### Data extracts
*** Begin section ***

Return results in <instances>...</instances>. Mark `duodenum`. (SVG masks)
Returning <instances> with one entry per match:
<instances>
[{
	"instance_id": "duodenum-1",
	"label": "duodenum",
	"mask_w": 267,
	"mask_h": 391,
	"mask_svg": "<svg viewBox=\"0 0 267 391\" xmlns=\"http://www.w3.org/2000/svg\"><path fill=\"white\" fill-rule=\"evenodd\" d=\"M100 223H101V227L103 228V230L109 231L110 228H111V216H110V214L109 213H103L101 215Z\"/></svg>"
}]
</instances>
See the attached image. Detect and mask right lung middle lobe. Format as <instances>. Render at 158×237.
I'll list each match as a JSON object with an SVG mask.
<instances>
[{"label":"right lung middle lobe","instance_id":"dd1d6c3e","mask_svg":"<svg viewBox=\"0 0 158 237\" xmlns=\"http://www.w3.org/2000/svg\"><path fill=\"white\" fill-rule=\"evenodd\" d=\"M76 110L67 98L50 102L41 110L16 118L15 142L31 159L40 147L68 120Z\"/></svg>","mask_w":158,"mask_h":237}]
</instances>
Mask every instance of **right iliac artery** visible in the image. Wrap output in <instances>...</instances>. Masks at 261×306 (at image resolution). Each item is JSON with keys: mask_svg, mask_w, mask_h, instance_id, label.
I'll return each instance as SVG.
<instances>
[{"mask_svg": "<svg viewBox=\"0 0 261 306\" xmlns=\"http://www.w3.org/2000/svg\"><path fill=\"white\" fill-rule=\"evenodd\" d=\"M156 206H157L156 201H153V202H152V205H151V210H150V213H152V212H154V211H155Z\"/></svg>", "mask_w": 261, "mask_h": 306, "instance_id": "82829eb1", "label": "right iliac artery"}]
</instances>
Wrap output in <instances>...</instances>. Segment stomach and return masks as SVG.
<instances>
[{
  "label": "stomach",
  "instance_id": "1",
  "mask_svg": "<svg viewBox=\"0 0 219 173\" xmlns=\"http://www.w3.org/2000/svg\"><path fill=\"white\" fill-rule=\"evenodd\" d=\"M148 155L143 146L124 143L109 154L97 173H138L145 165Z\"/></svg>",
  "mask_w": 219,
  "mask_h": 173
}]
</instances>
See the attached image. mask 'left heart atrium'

*** End section ***
*** Begin section ***

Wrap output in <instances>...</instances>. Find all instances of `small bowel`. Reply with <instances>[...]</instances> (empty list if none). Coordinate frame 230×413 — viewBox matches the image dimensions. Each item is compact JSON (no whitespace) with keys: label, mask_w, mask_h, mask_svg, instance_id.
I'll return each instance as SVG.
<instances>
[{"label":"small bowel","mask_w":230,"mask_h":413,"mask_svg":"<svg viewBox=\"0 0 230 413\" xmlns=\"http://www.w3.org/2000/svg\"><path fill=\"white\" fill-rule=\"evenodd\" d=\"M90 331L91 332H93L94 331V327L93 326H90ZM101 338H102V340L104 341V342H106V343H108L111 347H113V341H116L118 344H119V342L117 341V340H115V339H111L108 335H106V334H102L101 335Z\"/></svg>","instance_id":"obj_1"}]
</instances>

*** End section ***

### Problem description
For this exercise, repeat exactly the lines of the data above from the one with "See the attached image. Detect" down to the one with "See the attached image. mask", both end lines included.

### Solution for this problem
See the attached image. Detect and mask right lung middle lobe. Format as <instances>. Render at 158×237.
I'll list each match as a JSON object with an SVG mask.
<instances>
[{"label":"right lung middle lobe","instance_id":"dd1d6c3e","mask_svg":"<svg viewBox=\"0 0 158 237\" xmlns=\"http://www.w3.org/2000/svg\"><path fill=\"white\" fill-rule=\"evenodd\" d=\"M76 110L67 98L50 102L41 110L16 118L15 142L31 159L40 147L68 120Z\"/></svg>","mask_w":158,"mask_h":237}]
</instances>
Mask every instance of **right iliac artery** visible in the image. Wrap output in <instances>...</instances>. Masks at 261×306 (at image resolution). Each item is JSON with keys: mask_svg, mask_w, mask_h, instance_id, label.
I'll return each instance as SVG.
<instances>
[{"mask_svg": "<svg viewBox=\"0 0 261 306\" xmlns=\"http://www.w3.org/2000/svg\"><path fill=\"white\" fill-rule=\"evenodd\" d=\"M156 206H157L156 201H153V202H152V205H151V210H150V213H152V212H154V211H155Z\"/></svg>", "mask_w": 261, "mask_h": 306, "instance_id": "82829eb1", "label": "right iliac artery"}]
</instances>
Wrap output in <instances>...</instances>. Segment stomach and return masks as SVG.
<instances>
[{
  "label": "stomach",
  "instance_id": "1",
  "mask_svg": "<svg viewBox=\"0 0 219 173\" xmlns=\"http://www.w3.org/2000/svg\"><path fill=\"white\" fill-rule=\"evenodd\" d=\"M148 155L143 146L124 143L109 154L97 173H138L145 165Z\"/></svg>",
  "mask_w": 219,
  "mask_h": 173
}]
</instances>
See the attached image. mask 'left heart atrium'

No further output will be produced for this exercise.